*** Opening Available records ***

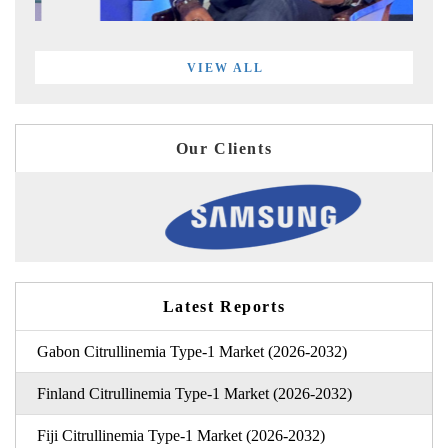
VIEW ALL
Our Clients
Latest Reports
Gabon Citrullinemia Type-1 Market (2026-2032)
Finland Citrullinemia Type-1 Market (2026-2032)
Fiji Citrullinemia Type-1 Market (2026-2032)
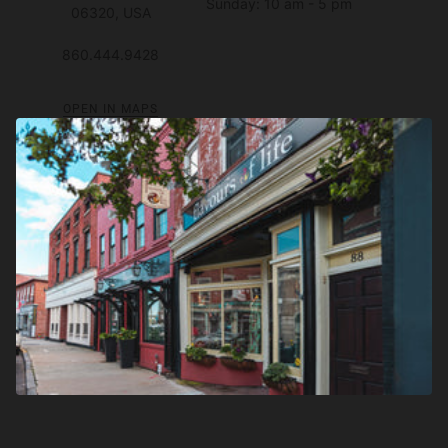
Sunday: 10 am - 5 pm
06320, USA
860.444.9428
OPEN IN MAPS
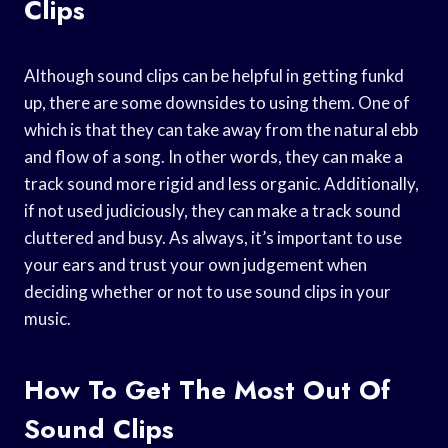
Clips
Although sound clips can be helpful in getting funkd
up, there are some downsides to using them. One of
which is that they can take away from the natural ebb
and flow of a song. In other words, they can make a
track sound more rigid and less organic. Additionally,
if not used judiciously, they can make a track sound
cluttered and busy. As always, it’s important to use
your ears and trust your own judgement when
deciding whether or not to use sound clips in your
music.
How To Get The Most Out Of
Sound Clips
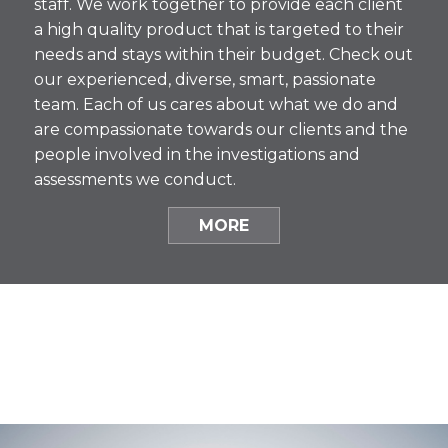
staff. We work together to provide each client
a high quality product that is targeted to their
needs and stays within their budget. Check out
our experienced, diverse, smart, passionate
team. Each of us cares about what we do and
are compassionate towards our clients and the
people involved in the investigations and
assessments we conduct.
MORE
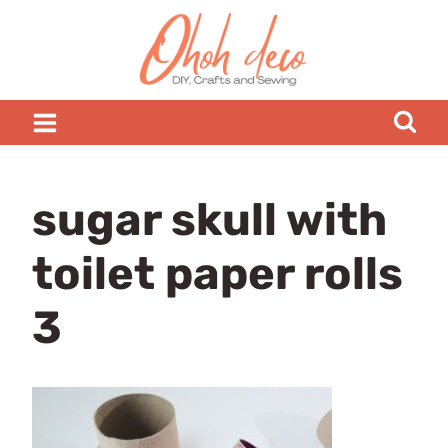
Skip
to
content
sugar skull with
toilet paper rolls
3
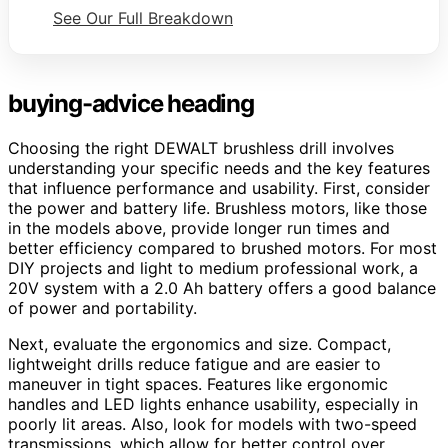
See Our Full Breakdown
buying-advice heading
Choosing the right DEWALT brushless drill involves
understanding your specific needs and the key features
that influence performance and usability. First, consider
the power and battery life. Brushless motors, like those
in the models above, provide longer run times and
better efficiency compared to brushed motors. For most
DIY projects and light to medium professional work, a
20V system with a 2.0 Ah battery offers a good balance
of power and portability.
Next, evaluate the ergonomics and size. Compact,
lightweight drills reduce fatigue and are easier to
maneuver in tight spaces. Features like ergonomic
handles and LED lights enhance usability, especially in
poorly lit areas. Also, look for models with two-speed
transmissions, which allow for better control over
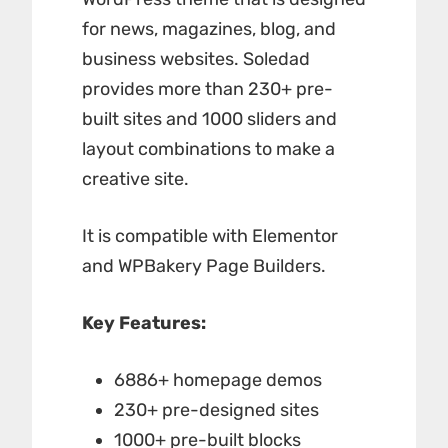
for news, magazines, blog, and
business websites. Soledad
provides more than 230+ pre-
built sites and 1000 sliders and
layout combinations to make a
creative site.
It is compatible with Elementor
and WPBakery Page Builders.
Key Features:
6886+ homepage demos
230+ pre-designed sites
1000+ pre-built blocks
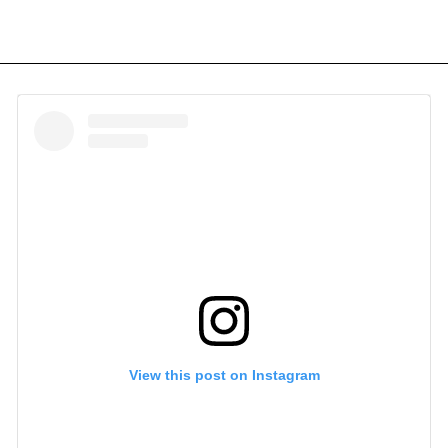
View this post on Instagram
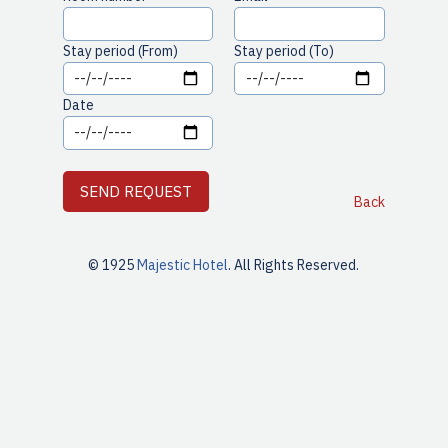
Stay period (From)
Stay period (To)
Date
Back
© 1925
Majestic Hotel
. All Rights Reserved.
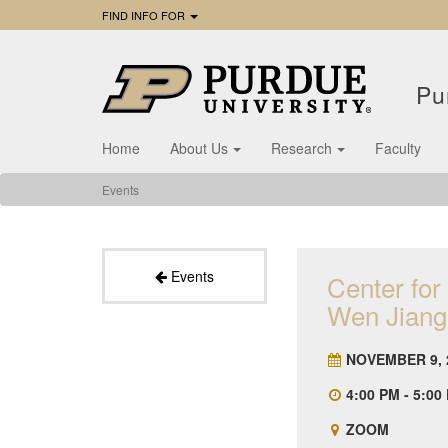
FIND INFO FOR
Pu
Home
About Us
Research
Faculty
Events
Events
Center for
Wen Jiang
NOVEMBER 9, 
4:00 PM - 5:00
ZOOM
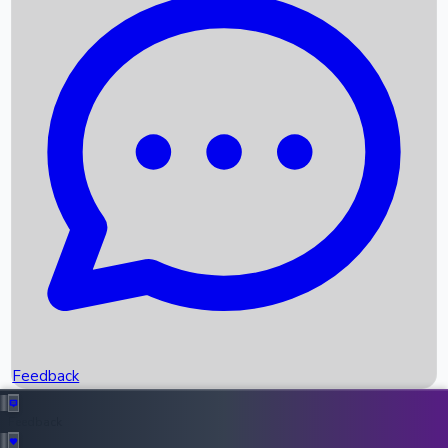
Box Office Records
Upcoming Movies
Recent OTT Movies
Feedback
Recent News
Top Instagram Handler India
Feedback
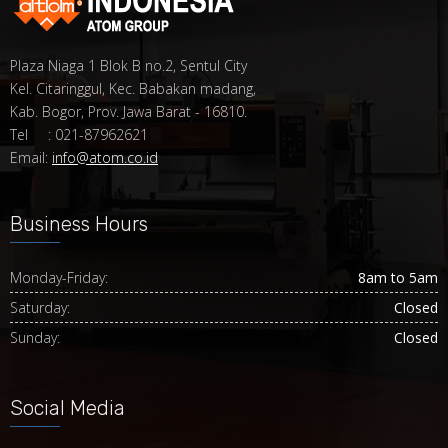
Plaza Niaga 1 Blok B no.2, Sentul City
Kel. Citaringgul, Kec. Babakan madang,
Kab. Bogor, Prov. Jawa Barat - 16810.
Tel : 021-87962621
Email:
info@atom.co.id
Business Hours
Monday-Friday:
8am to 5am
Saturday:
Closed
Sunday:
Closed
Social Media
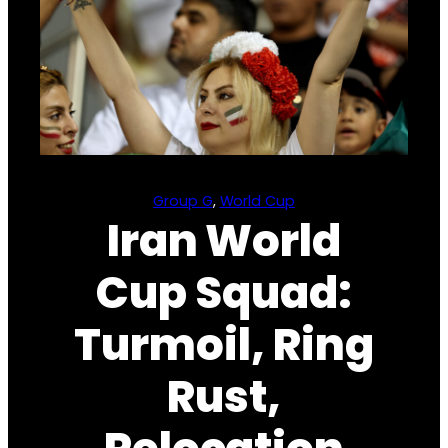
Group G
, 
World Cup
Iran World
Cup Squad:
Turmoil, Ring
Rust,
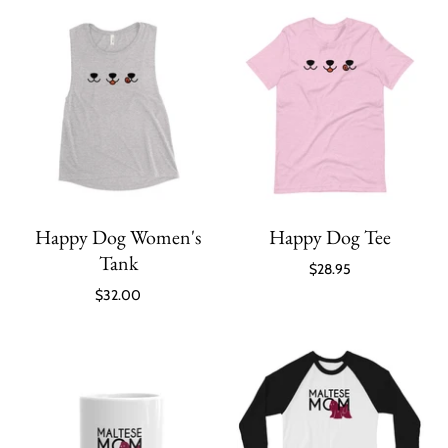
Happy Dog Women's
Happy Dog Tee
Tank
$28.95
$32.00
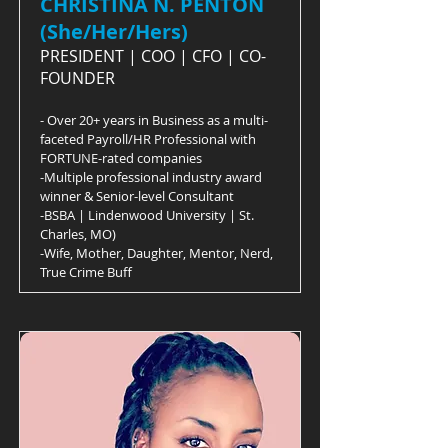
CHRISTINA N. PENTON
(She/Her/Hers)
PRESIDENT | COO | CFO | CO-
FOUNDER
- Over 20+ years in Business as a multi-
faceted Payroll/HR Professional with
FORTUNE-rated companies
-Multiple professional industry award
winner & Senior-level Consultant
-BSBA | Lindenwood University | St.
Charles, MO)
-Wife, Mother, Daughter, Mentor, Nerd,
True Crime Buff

*** Closing Available records ***

Activity
The answer must be every line of the records that holds the string "Instagram".

Your response
View this post on Instagram
Top Instagram Handler India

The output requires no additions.